Ad Sales: The worst seems to be over, for now. “We’re encouraged by the tone in the market,” Viacom’s Dauman says. CBS’ Les Moonves says that ads in the scatter market are fetching about 15% more than comparable spots did in the upfront market — with especially strong demand from auto companies. Discovery CEO David Zaslav also says that the year is off to a “solid” start with low double digit price increases, better than he had forecast. And Scripps Networks president John Lansing said that the company expects the housing market to improve “particularly in the second quarter and then moving on through the rest of the year.”

Digital: Moguls are divided between those who want to roll out TV Everywhere as soon as possible, and those who want to wait until they’re sure that they like the arrangements. Carey is in the first camp: “All of us have to do a better job,” he says. “It’s taking too much time.” Bewkes is with him, although he tried to be more positive. He says that he’s “optimistic that the industry will get past the minor concerns that they have” and begin to “drive consumer awareness and consumer usage” of TV Everywhere. But Discovery CEO David Zaslav says that, while he likes the TV Everywhere concept, “it really is going to depend on us coming to an agreement with the distributors on what’s fair value for all of our content on TV Everywhere.” Moonves also wants to be sure first that Nielsen is counting mobile viewers. “I would prefer to keep the system where the commercial load is exactly the same, and we get paid the same, whether it’s TV Everywhere, whether it’s online or on the air,” he says. Until pay TV providers work out all the kinks, “we’re able to sell (CBS’ programming) wherever we want.” Indeed he says that CBS may develop a show for Netflix — which a year ago was seen as the enemy that TV Everywhere would help to defeat.

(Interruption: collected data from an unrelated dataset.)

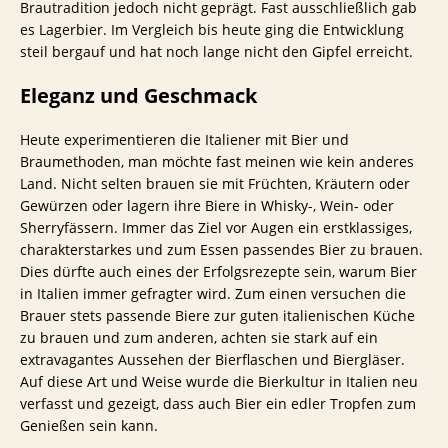
Brautradition jedoch nicht geprägt. Fast ausschließlich gab
es Lagerbier. Im Vergleich bis heute ging die Entwicklung
steil bergauf und hat noch lange nicht den Gipfel erreicht.
Eleganz und Geschmack
Heute experimentieren die Italiener mit Bier und
Braumethoden, man möchte fast meinen wie kein anderes
Land. Nicht selten brauen sie mit Früchten, Kräutern oder
Gewürzen oder lagern ihre Biere in Whisky-, Wein- oder
Sherryfässern. Immer das Ziel vor Augen ein erstklassiges,
charakterstarkes und zum Essen passendes Bier zu brauen.
Dies dürfte auch eines der Erfolgsrezepte sein, warum Bier
in Italien immer gefragter wird. Zum einen versuchen die
Brauer stets passende Biere zur guten italienischen Küche
zu brauen und zum anderen, achten sie stark auf ein
extravagantes Aussehen der Bierflaschen und Biergläser.
Auf diese Art und Weise wurde die Bierkultur in Italien neu
verfasst und gezeigt, dass auch Bier ein edler Tropfen zum
Genießen sein kann.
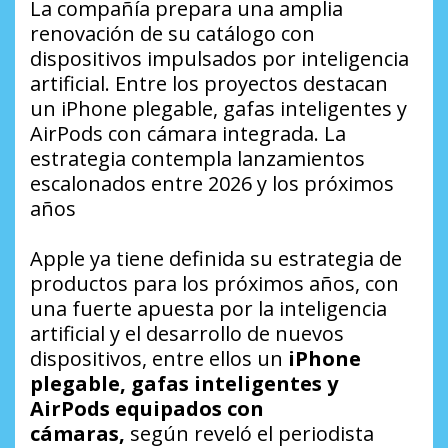
La compañía prepara una amplia
renovación de su catálogo con
dispositivos impulsados por inteligencia
artificial. Entre los proyectos destacan
un iPhone plegable, gafas inteligentes y
AirPods con cámara integrada. La
estrategia contempla lanzamientos
escalonados entre 2026 y los próximos
años
Apple ya tiene definida su estrategia de
productos para los próximos años, con
una fuerte apuesta por la inteligencia
artificial y el desarrollo de nuevos
dispositivos, entre ellos un
iPhone
plegable, gafas inteligentes y
AirPods equipados con
cámaras,
según reveló el periodista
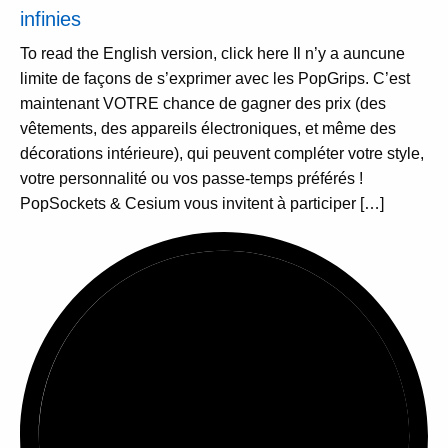
infinies
To read the English version, click here Il n’y a auncune
limite de façons de s’exprimer avec les PopGrips. C’est
maintenant VOTRE chance de gagner des prix (des
vêtements, des appareils électroniques, et même des
décorations intérieure), qui peuvent compléter votre style,
votre personnalité ou vos passe-temps préférés !
PopSockets & Cesium vous invitent à participer […]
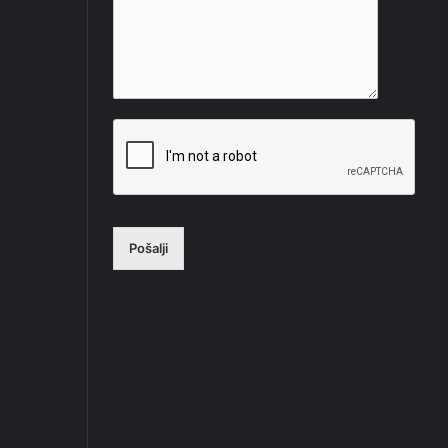
Pošalji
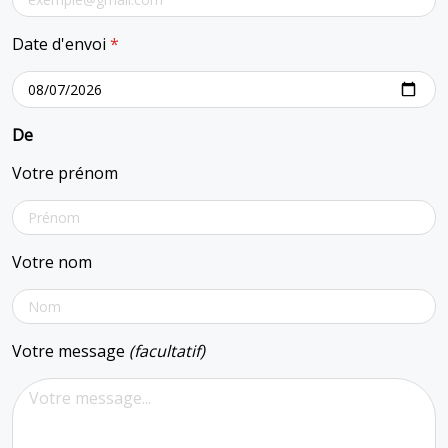
Date d'envoi
*
De
Votre prénom
Votre nom
Votre message
(facultatif)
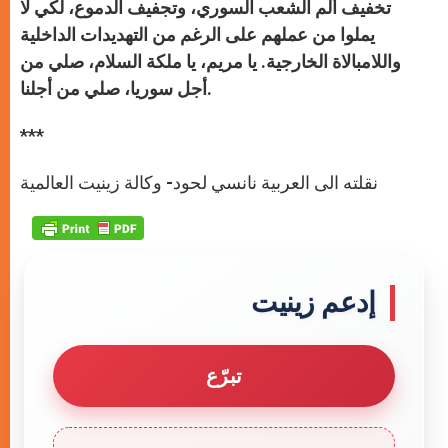
تخفيف ألم الشعب السوري، وتجفيف الدموع، لكي لا
يملوا من عملهم على الرغم من التهديدات الداخلية
واللامبالاة الخارجية. يا مريم، يا ملكة السلام، صلي من
أجل سوريا، صلي من أجلنا.
***
نقلته الى العربية نانسي لحود- وكالة زينيت العالمية
إدعم زينيت
تبرّع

Pay TV:  Trends are still hard to read. Cable companies lost fewer video customers in Q4 than they did in the same period a year ago. Indeed, Comcast’s loss of 17,000 subscribers was its smallest decline in five years. At the same time, customer growth was strong at Verizon FiOS (+194,000) and AT&T’s U-verse (+208,000). There was weakness, though, at DirecTV which added 125,000 U.S. subscribers — far fewer subscribers than it picked up last year, and well below expectations. What does it mean? It could be that the economy is coming back, and DirecTV had a weaker-than-expected quarter because so many of its prospective customers signed up in Q3 to take advantage of its NFL Sunday Ticket promotion. Or it may be that satellite companies are losing market share to cable and telco companies that can package video subscriptions with broadband. “Everyone is aggressive,” DirecTV’s White says. “I fully expect this to be an interesting transition year.” We’ll know more later this month when Dish Network, Cablevision, and Charter present their 2011 year-end report cards.

Stock Buybacks: They’re still popular with investors, but don’t affect stock prices as much as they did last year. Buybacks “are now fully modeled by us and no longer represent a sectorwide source of earnings revisions,” Nomura Securities analyst Michael Nathanson says. Still, we saw some announcements of new purchase plans from DirecTV ($6B repurchase plan) and Time Warner Cable ($4B).